**ASSIGNMENT**.
Respond with the count alone after checking every line in the material below for "astuces".

ENTRIES PROVIDED Start Marker

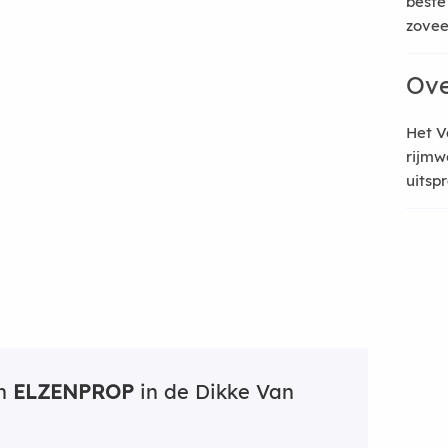
beste
zoveel
Ove
Het V
rijmw
uitsp
an
ELZENPROP
in de Dikke Van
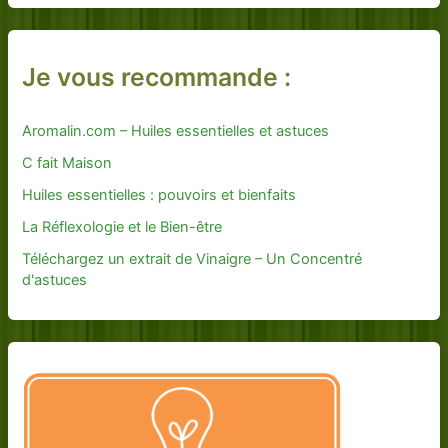
Je vous recommande :
Aromalin.com – Huiles essentielles et astuces
C fait Maison
Huiles essentielles : pouvoirs et bienfaits
La Réflexologie et le Bien-être
Téléchargez un extrait de Vinaigre – Un Concentré
d'astuces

ENTRIES PROVIDED End Marker

**ANSWER SECTION**.
2